Köln- Meine Ostfriesland Touren führen mich immer wieder zu „Olle Rheen“, das ist meine Lieblingsraststätte an der A31. Der Gerold ist mir inzwischen richtig ans Herz gewachsen und ich freue mich jedes Mal, wenn ich wieder auf ein leckers Essen und einen small talk bei ihm vorbei schaue.  Als ich beim letzten mal zu Besuch da war, hat er mich mit dem Buch einer Ostfriesin aus der Nachbarschaft  bekannt gemacht. „Schleckerfrauen“ von Jenny Smidt.

Jenny Smidt wohnt in der Nachbarschaft von Rhede/Ems und ist eine von den ehemaligen 25000 Schlecker Mitarbeitern, die man die „Schleckerfrauen“ nennt. Sie hat am Ende eines langen Verkäuferinnen und Filialleiter Lebens, ihren Auf und Niedergang in einem kleinen Buch zusammengefasst.

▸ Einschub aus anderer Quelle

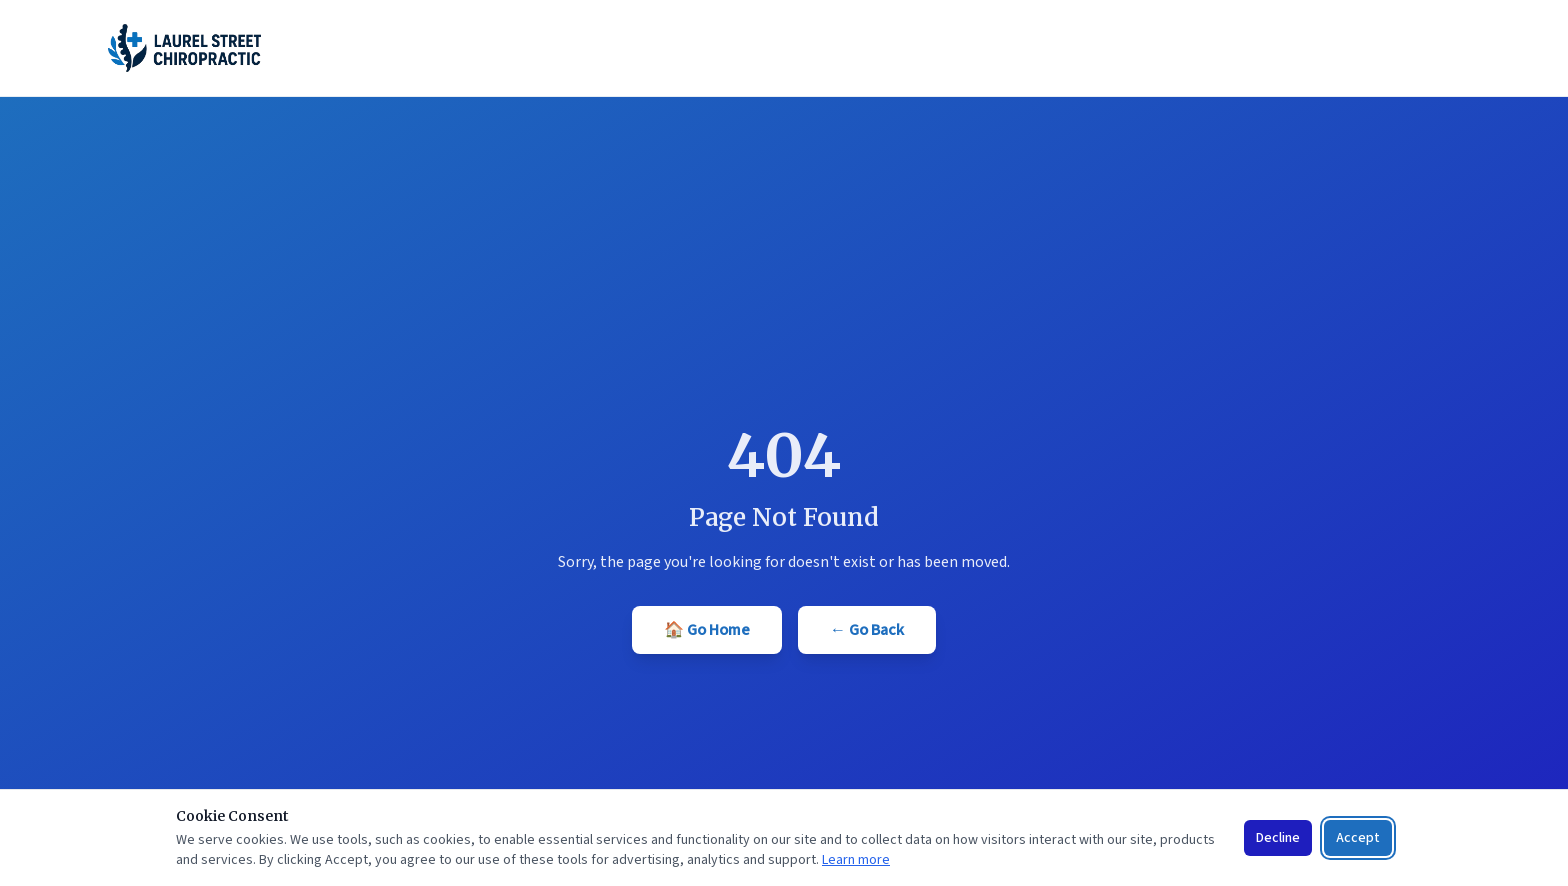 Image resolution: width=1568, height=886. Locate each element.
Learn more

Schleckerfrauen verraten,verkauft und vergessen!…

So fängt Ihr Buch an. Der Name Schlecker steht für  wochenlange Berichterstattung über  eine ehemalige Drogeriemarktkette aus Deutschland. Zeitweise verursachte es einen Medienhype. Es geht um Betrug. Insolvenzverschleppung und vieles mehr. Manch einer von uns hat den Discounter schon vergessen.Und doch ist das Thema Schlecker aktueller denn je. Zum einen beginnt gerade heute der Prozess gegen Anton Schlecker und seine Familie.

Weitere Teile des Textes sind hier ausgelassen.